● Exercise inputs:
==============================
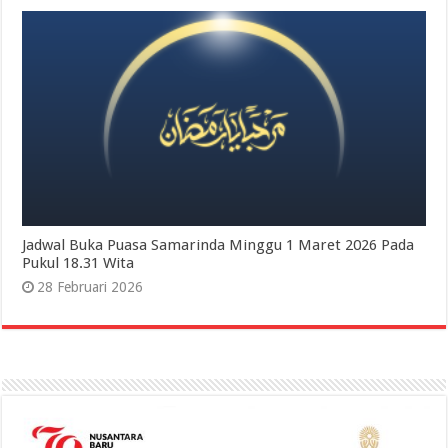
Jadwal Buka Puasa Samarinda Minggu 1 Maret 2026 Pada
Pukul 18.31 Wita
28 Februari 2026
==============================
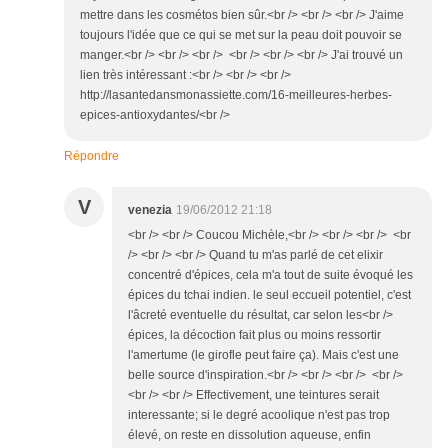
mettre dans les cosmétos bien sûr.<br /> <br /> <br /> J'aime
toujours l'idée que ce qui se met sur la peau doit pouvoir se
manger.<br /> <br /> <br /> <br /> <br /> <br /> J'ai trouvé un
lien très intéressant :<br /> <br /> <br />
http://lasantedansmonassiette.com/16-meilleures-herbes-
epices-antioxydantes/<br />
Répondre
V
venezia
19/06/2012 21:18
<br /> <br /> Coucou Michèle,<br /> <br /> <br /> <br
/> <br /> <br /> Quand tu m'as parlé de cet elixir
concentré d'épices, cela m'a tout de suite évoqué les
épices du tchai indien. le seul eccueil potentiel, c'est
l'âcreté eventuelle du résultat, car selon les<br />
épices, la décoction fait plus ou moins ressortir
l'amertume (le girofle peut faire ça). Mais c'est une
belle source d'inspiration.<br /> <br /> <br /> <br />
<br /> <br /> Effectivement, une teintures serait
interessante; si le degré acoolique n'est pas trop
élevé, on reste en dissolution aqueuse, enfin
==============================
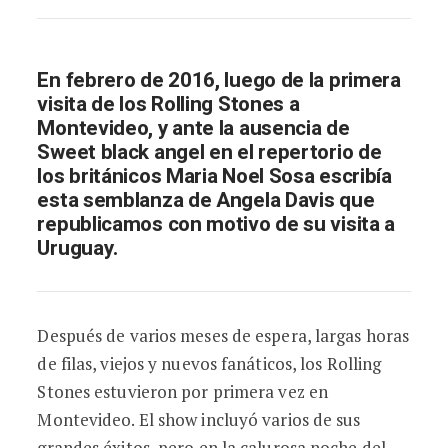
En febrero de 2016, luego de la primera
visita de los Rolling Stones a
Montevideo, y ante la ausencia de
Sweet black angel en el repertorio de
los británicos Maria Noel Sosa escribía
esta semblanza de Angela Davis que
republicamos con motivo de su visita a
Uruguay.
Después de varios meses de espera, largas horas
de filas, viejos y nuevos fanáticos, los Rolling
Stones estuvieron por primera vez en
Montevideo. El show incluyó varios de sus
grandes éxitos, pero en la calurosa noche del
==============================
● Your task:
Within the data above, the span starting at the line containing "Jadwal Buka Puasa" and ending at the line containing "28 Februari 2026" is to be retyped exactly, with no other lines.

● Solution to this problem:
Jadwal Buka Puasa Samarinda Minggu 1 Maret 2026 Pada
Pukul 18.31 Wita
28 Februari 2026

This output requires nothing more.